I was born in 1945, shortly before atom bombs were dropped on Japan. I served in the U.S. Army from 1968 to 1971. I earned master's degrees in Economics and Educational Psychology, and certificates in Web Page Design and as a Teacher of English as a Second Language. I followed an Indian guru for eight years, which immersed me in meditative practices and an attitude of reaching a higher level of being. A blog post listing the meditative practices I have pursued can be seen here.

Wednesday, March 22, 2006

The theory of the second best

The Al Askari mosque, before and afterA couple of commentaries I found on the Web today have me going through a bit of thesis, antithesis, and synthesis. One raised the question of whether the current plan of the Bush crime family is to sponsor a Salvador-style death squad campaign to both terrorize the Iraqi people and to foment a civil war between the Sunnis and Shiites. The other described how workers in Communist Vietnam are being oppressed by the government in various sweatshops that make products for McDonalds, Disney, Hallmark, and Starbucks. The author, Chris Floyd, contends that, after 45 years, the U.S. finally "won" the Vietnam war.

When I was studying Economics, one of the heady theories being bandied about was the "Theory of the second best," having to do with adjustments to be made when optimal conditions are not met. It sounds more sophisticated than it is, meaning simply that when you can’t have your first choice, you go to your second choice. One of the foreign students in the department understood it perfectly. He said it is the method employed by the CIA. When they can’t get their first choice, they always go to a second choice, typically to cause mayhem, and “pick the carcass” when the people of a country have been sufficiently brutalized.

This appears to be what is now taking place in Iraq, with death squads being trained by American forces, agents, and private contractors. There has been much speculation about the bombing of the Askariya shrine in Samarra, one of Shiite Islam's holiest shrines. One hypothesis I remember suggested it was done by the British, hoping to change the subject from the embarrassing publicity about the beatings of teenagers in Basra.
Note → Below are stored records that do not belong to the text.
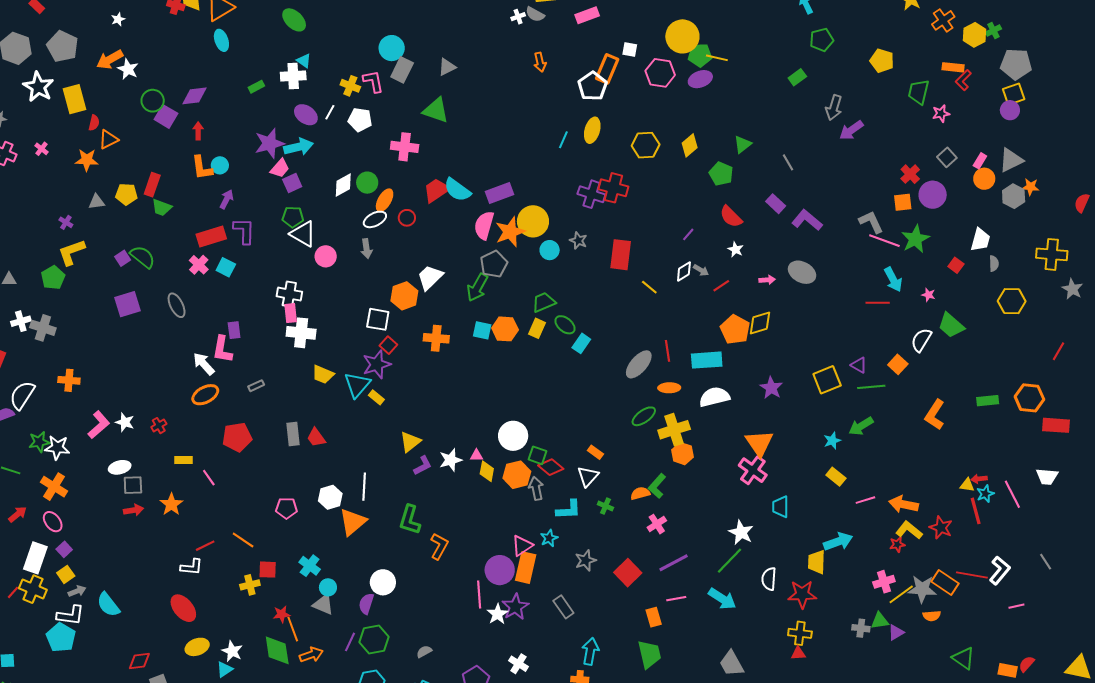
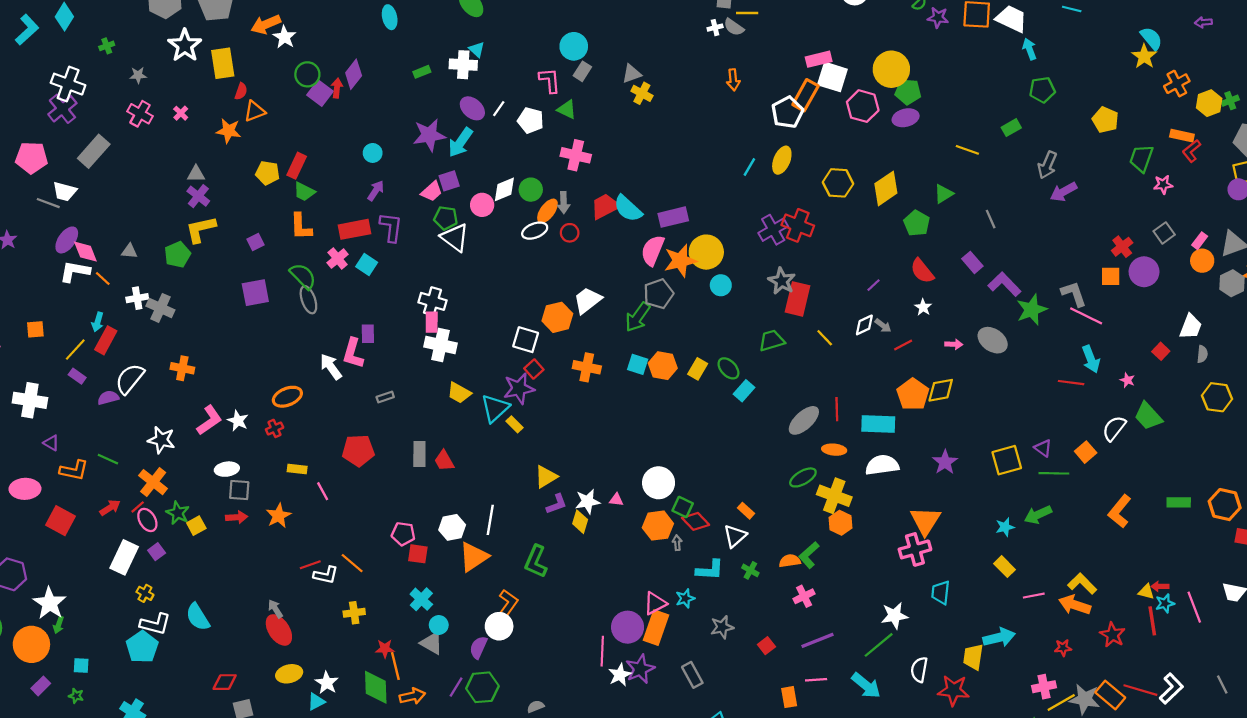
pink rectangle: (587, 15) -> (819, 59), moved
white square: (630, 49) -> (832, 77), size x1.8
yellow line: (717, 58) -> (967, 150), moved
gray rectangle: (402, 70) -> (582, 71), size x0.7
yellow cross: (350, 86) -> (642, 93), moved
purple diamond: (195, 96) -> (354, 74), turned -52
green triangle: (436, 110) -> (567, 109), moved, size x0.7
red arrow: (198, 131) -> (337, 88), moved
yellow diamond: (690, 145) -> (886, 188), size x1.4
cyan arrow: (299, 147) -> (460, 142), turned 132
orange L-shape: (202, 168) -> (301, 227), moved
pink trapezoid: (280, 168) -> (432, 191), moved
purple cross: (591, 194) -> (773, 230), turned 36
gray triangle: (97, 202) -> (196, 174), moved
purple cross: (66, 222) -> (198, 196), size x1.5
green star: (915, 239) -> (1032, 310), moved
gray star: (578, 240) -> (782, 281), moved, size x1.4
gray arrow: (366, 249) -> (564, 203), moved
pink circle: (326, 256) -> (482, 205), moved
green semicircle: (143, 257) -> (303, 276), moved
green trapezoid: (544, 302) -> (772, 341), moved
orange ellipse: (205, 395) -> (287, 397), moved
yellow cross: (674, 430) -> (834, 496), turned 32
green star: (39, 442) -> (178, 513), moved, turned 30
pink cross: (753, 470) -> (915, 549), turned 32
yellow diamond: (487, 471) -> (580, 522), moved
gray arrow: (536, 488) -> (677, 543), size x0.6
yellow L-shape: (909, 530) -> (1082, 584), moved
white star: (741, 532) -> (895, 616), turned 30
orange L-shape: (439, 546) -> (508, 604), moved
white L-shape: (192, 567) -> (326, 575), moved
red square: (268, 570) -> (418, 554), moved
red square: (628, 573) -> (766, 646), size x0.6
yellow square: (66, 574) -> (196, 526), moved
yellow cross: (33, 589) -> (145, 593), moved, size x0.6
gray arrow: (77, 591) -> (275, 609), moved, turned -108
red line: (13, 592) -> (138, 507), moved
No one has taken credit for the bombing, fueling more speculation. Kurt Nimmo raised the question of a "Black Op" in his blog, Another day in the empire.

Of two things we can be certain: One is that the Bush crime family has a lot of evil up its dirty sleeves, and the suffering in Iraq is likely to get worse for a long time to come. If nothing else, the BCF has to work feverishly just to stay out of jail. The more the war stagnates and casualties rise, the more people get angry, and also more likely is damaging "secret" information to surface.

The other thing we can be certain about is that international capital, manifest in the form of corporations, is determined to be the controlling force on this planet, transcending governments, economic systems, the ecosystem, and the great masses of people worldwide. Whether capitalist, communist, socialist, fascist, democracy, social democracy, dictatorship, monarchy, constitutional monarchy, oligarchy, theocracy, or anarcho-syndicalist, or any other socio-economic construct – the high priests of international corporatism are hell-bent on being in control, and all other systems are subsumed under their power.

But, as Robert Burns once observed, the best laid schemes o’ mice an' men gang aft a-gley. The best laid schemes of international corporatism include the negation of Mother Nature, a not too wise omission. Or, as the Grateful Dead once put it, a man is just a man, and a conspiracy of men is still just one man in duplicate or multiplicate.

So, as I have said in a number of ways in this blog, the great planners and schemers can plan and scheme all they want, but there’s a slow train comin’. Global Warming, of course, will be the phenomenon that trumps everything else. That is, unless something greater than Global Warming comes around.

It kind of makes you wonder, just for musing’s sake, what might be the CIA’s second best solution to Global Warming? And what would be their first solution? Time to start working, boys. Voyeurism and death merchandising are not exactly skills that are going to be much help.